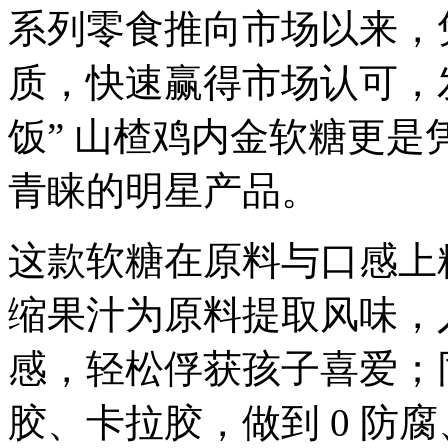
系列零食推向市场以来，
质，快速赢得市场认可，
饭” 山楂鸡内金软糖更
青睐的明星产品。
这款软糖在原料与口感上
缩果汁为原料提取风味，
感，轻松俘获孩子喜爱；
胶、卡拉胶，做到 0 防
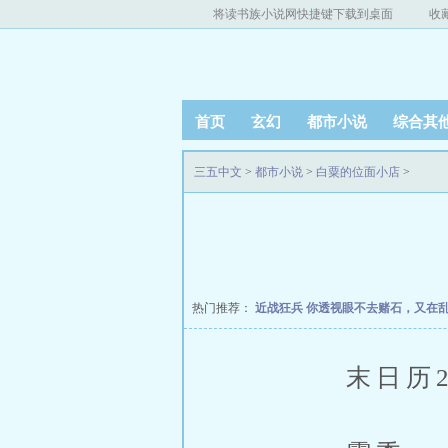
将读书族小说网快捷键下载到桌面
收
首页
玄幻
都市小说
综合其
三五中文
>
都市小说
>
白粟的位面小店
>
热门推荐：
近战狂兵
你透视眼不去赌石，又在
末日历21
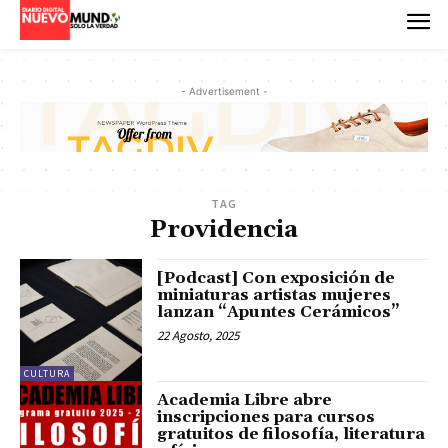
- Advertisement -
TAG
Providencia
[Podcast] Con exposición de
miniaturas artistas mujeres
lanzan “Apuntes Cerámicos”
22 Agosto, 2025
CULTURA
Academia Libre abre
inscripciones para cursos
gratuitos de filosofía, literatura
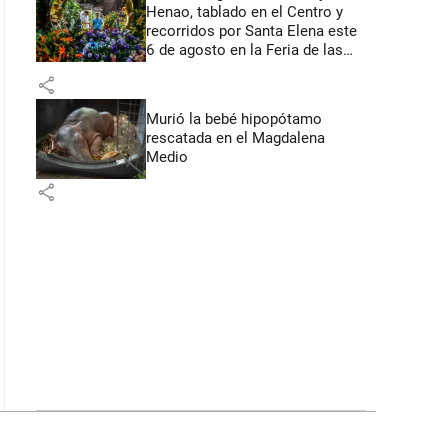
Henao, tablado en el Centro y
recorridos por Santa Elena este
6 de agosto en la Feria de las
Flores
share
Murió la bebé hipopótamo
rescatada en el Magdalena
Medio
share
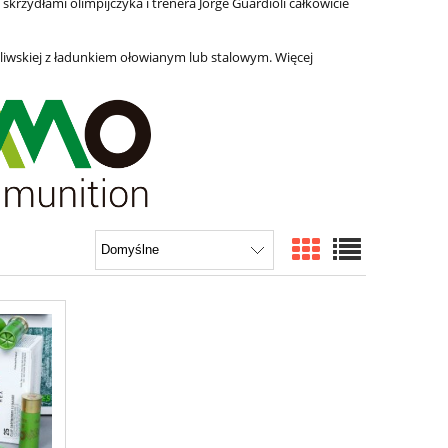
 skrzydłami olimpijczyka i trenera Jorge Guardioli całkowicie
liwskiej z ładunkiem ołowianym lub stalowym. Więcej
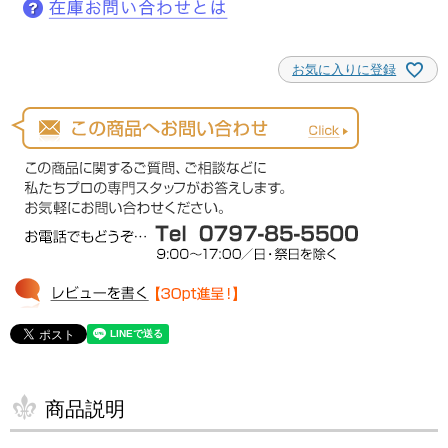
お気に入りに登録
商品説明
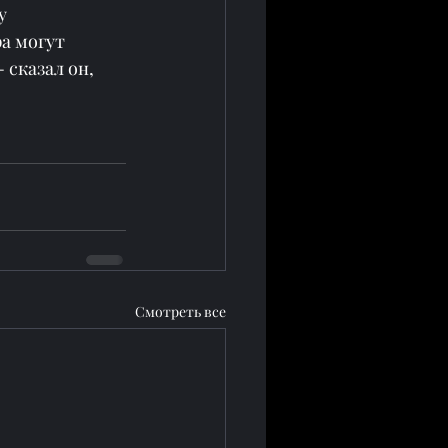
у 
а могут 
 сказал он, 
Смотреть все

_ _ _ _

Beginning with the line containing "liwskiej z ładunkiem" and ending with the last line of the data, output those lines exactly and nothing more. Omit every picture.

Exercise solution -
liwskiej z ładunkiem ołowianym lub stalowym. Więcej
お気に入りに登録
商品説明
у 
а могут 
 сказал он, 
Смотреть все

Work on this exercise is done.